Sangl, who did not immediately reply to request for comment, was able to accomplish the same thing and relieve the distressed fawn, writing, ​​“I risked it all on Mother’s Day and chased the skunk away with sticks and rocks without getting sprayed! Fawn ran away fine. Nature is always surprising me.”

This intervention drew a few critical comments (“Please do not interfere with nature. That skunk has babies to raise too”)  but you’d be hard pressed to find a hunter or habitat manager who could resist doing the same. From a population standpoint, however, sparing one fawn won’t have any impact on the local deer herd (or the local skunks).

“Some number of fawns die every spring in ways we don’t like to see, and if you’re there to witness it, it’s not pretty. But that is how this works. Predators eat prey, prey are eaten by predators … everybody’s eating somebody else,” says Thomas. “There’s no [deer] management directive that says every chance you get, stop fawn predation. Because this is going to happen, you cannot be out there all the time to intervene. What we can do is provide great habitat.” 

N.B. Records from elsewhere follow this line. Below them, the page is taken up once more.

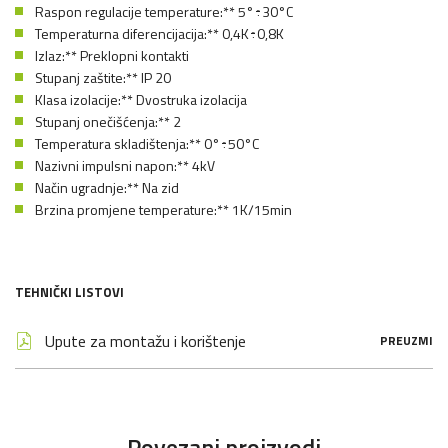
Raspon regulacije temperature:** 5°÷30°C
Temperaturna diferencijacija:** 0,4K÷0,8K
Izlaz:** Preklopni kontakti
Stupanj zaštite:** IP 20
Klasa izolacije:** Dvostruka izolacija
Stupanj onečišćenja:** 2
Temperatura skladištenja:** 0°÷50°C
Nazivni impulsni napon:** 4kV
Način ugradnje:** Na zid
Brzina promjene temperature:** 1K/15min
TEHNIČKI LISTOVI
Upute za montažu i korištenje
PREUZMI
Povezani proizvodi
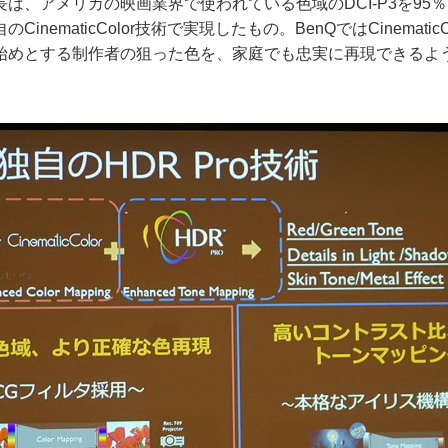
は、アメリカの映画業界で使われている色域のDCI-P3を95
inematicColor技術で実現したもの。BenQではCinematic
始めとする制作者の狙った色を、家庭でも忠実に再現できるよ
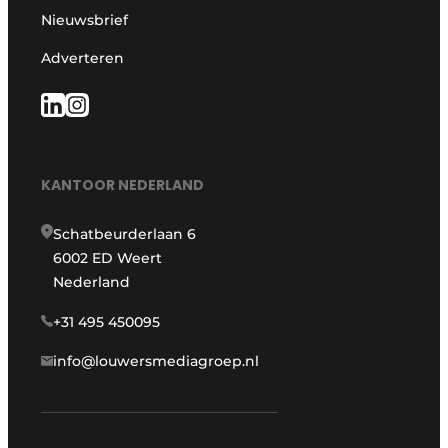
Nieuwsbrief
Adverteren
KANTOOR NEDERLAND
Schatbeurderlaan 6
6002 ED Weert
Nederland
+31 495 450095
info@louwersmediagroep.nl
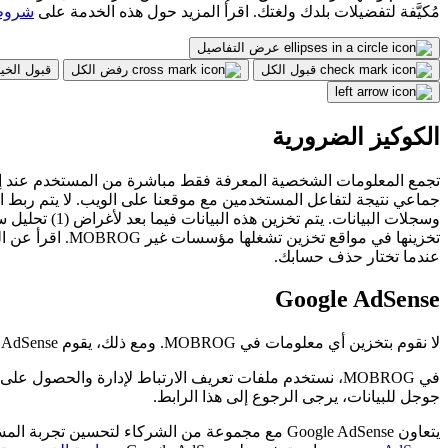
مُكيَّفة لتفضيلات بلدك ولغتك. اقرأ المزيد حول هذه الخدمة على
شروط است
عرض التفاصيل
قبول الكل
رفض الكل
قبول الخي
الكوكيز الضرورية
تجمع المعلومات الشخصية المعرفة فقط مباشرة من المستخدم عند إجرا
جماعي نتيجة لتفاعل المستخدمين مع موقعنا على الويب. لا يتم ربط الب
تخزينها في مواقع تخزين تشغلها مؤسسات غير MOBROG. اقرأ عن البيانات التي نخزنها وكيفية معالجة البيانات على
عندما تختار حذف حسابك.
Google AdSense
لا نقوم بتخزين أي معلومات في MOBROG. ومع ذلك، يقوم Google AdSense بجمع البيانات كما هو مفصل في سياسة الخصوصية الخاصة بهم، والتي يمكنك العثور عليها على موقعهم
جوجل للبيانات، يرجى الرجوع إلى هذا الرابط.
يتعاون Google AdSense مع مجموعة من الشركاء لتحسين تجربة المستخدم وجمع البيانات المحتملة عند تصفحك لموقعنا. يمكنك العثور على القائمة الكاملة لهؤلاء الشركاء ونطاقاتهم على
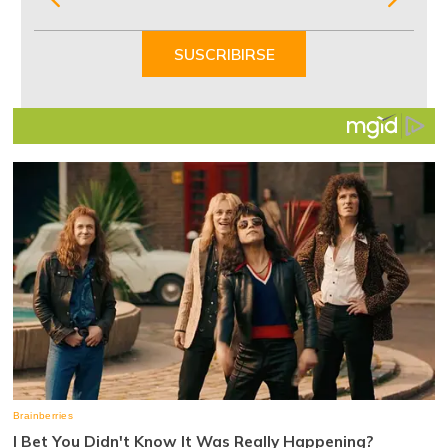
1
of
SUSCRIBIRSE
7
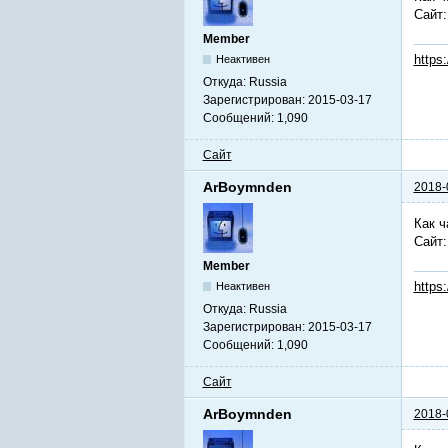
Сайт
Member
https
Неактивен
Откуда:
Russia
Зарегистрирован:
2015-03-17
Сообщений:
1,090
Сайт
ArBoymnden
2018-
Как ч
Сайт
Member
https
Неактивен
Откуда:
Russia
Зарегистрирован:
2015-03-17
Сообщений:
1,090
Сайт
ArBoymnden
2018-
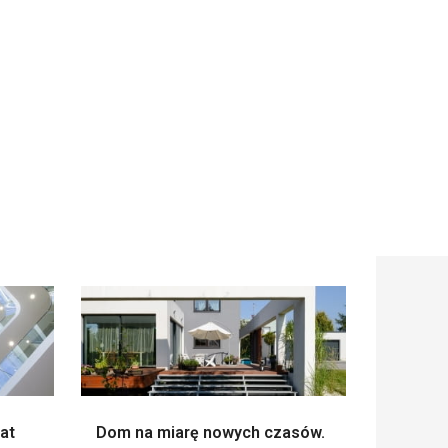
at
Dom na miarę nowych czasów.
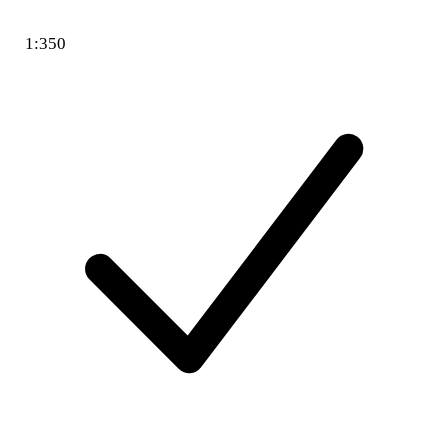
1:350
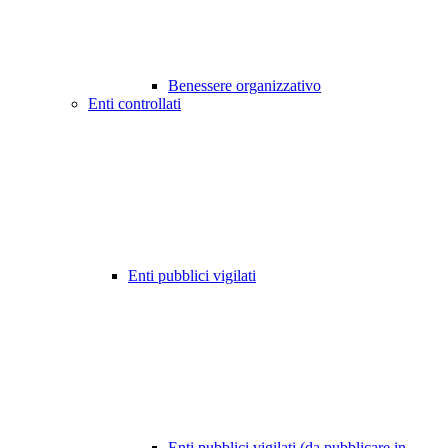
Benessere organizzativo
Enti controllati
Enti pubblici vigilati
Enti pubblici vigilati (da pubblicare in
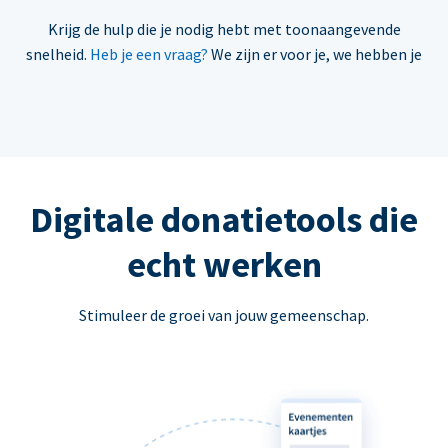
Krijg de hulp die je nodig hebt met toonaangevende
snelheid.
Heb je een vraag?
We zijn er voor je, we hebben je
Digitale donatietools die
echt werken
Stimuleer de groei van jouw gemeenschap.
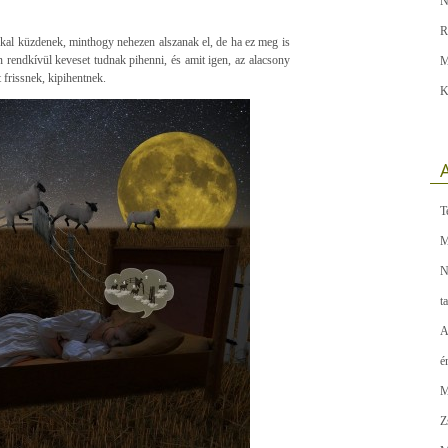
N
R
al küzdenek, minthogy nehezen alszanak el, de ha ez meg is
 rendkívül keveset tudnak pihenni, és amit igen, az alacsony
M
frissnek, kipihentnek.
K
A
T
M
N
t
A
é
M
Z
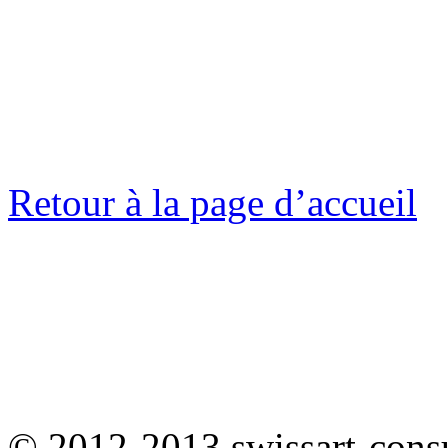
Retour à la page d’accueil
© 2012-2013 swissart-cons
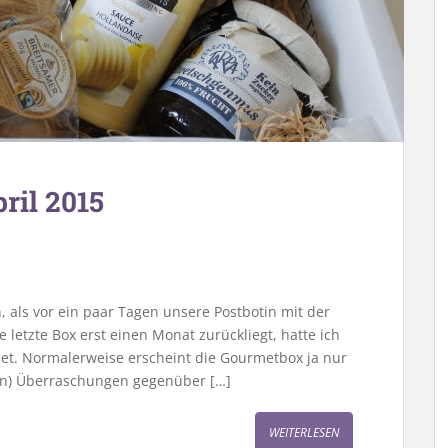
ril 2015
, als vor ein paar Tagen unsere Postbotin mit der
letzte Box erst einen Monat zurückliegt, hatte ich
net. Normalerweise erscheint die Gourmetbox ja nur
ven) Überraschungen gegenüber […]
WEITERLESEN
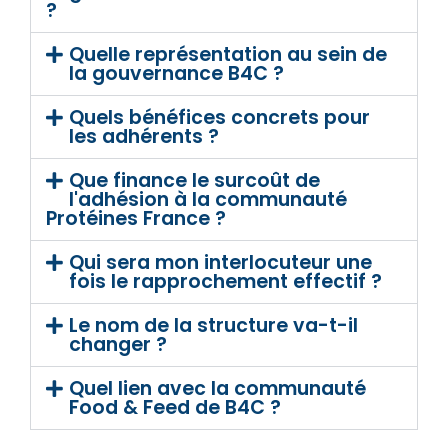
?
Quelle représentation au sein de
la gouvernance B4C ?
Quels bénéfices concrets pour
les adhérents ?
Que finance le surcoût de
l'adhésion à la communauté
Protéines France ?
Qui sera mon interlocuteur une
fois le rapprochement effectif ?
Le nom de la structure va-t-il
changer ?
Quel lien avec la communauté
Food & Feed de B4C ?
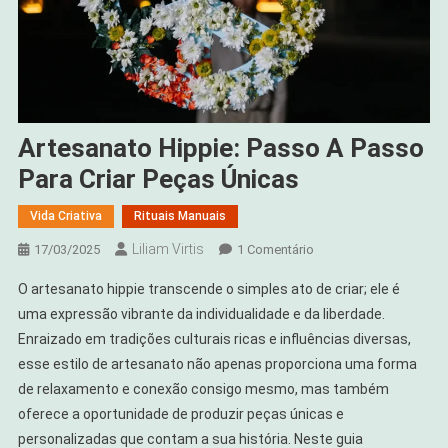
Artesanato Hippie: Passo A Passo
Para Criar Peças Únicas
Vida Criativa
Rituais Manuais
Liliam Virtis
Em
17/03/2025
1 Comentário
Artesanato
O artesanato hippie transcende o simples ato de criar; ele é
Hippie:
uma expressão vibrante da individualidade e da liberdade.
Passo
Enraizado em tradições culturais ricas e influências diversas,
A
esse estilo de artesanato não apenas proporciona uma forma
Passo
Para
de relaxamento e conexão consigo mesmo, mas também
Criar
oferece a oportunidade de produzir peças únicas e
Peças
personalizadas que contam a sua história. Neste guia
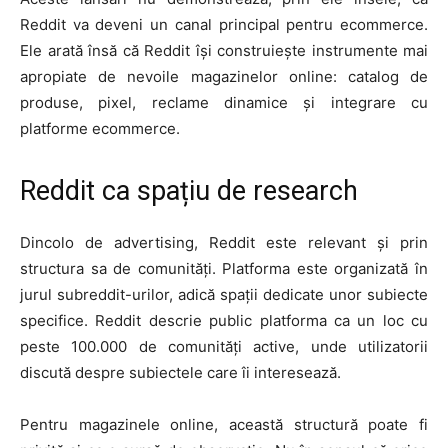
Reddit va deveni un canal principal pentru ecommerce.
Ele arată însă că Reddit își construiește instrumente mai
apropiate de nevoile magazinelor online: catalog de
produse, pixel, reclame dinamice și integrare cu
platforme ecommerce.
Reddit ca spațiu de research
Dincolo de advertising, Reddit este relevant și prin
structura sa de comunități. Platforma este organizată în
jurul subreddit-urilor, adică spații dedicate unor subiecte
specifice. Reddit descrie public platforma ca un loc cu
peste 100.000 de comunități active, unde utilizatorii
discută despre subiectele care îi interesează.
Pentru magazinele online, această structură poate fi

In other words, if you want to make sure fawns have the best chance of survival, do what you can to increase habitat quality, provide more cover, ensure there’s abundant nutrition for deer for proper herd health and deer densities. 

“After that, the deer take care of themselves,” says Thomas. “Because we provided the best nutrition and cover, the deer population will be okay. They’re a prey animal and some of them are going to die, and that’s okay — [their populations] are built for that. We don’t need to intervene on the individual level. But as a human hunter walking around the woods managing deer, could I sit there and watch a skunk kill a fawn? No, probably not.”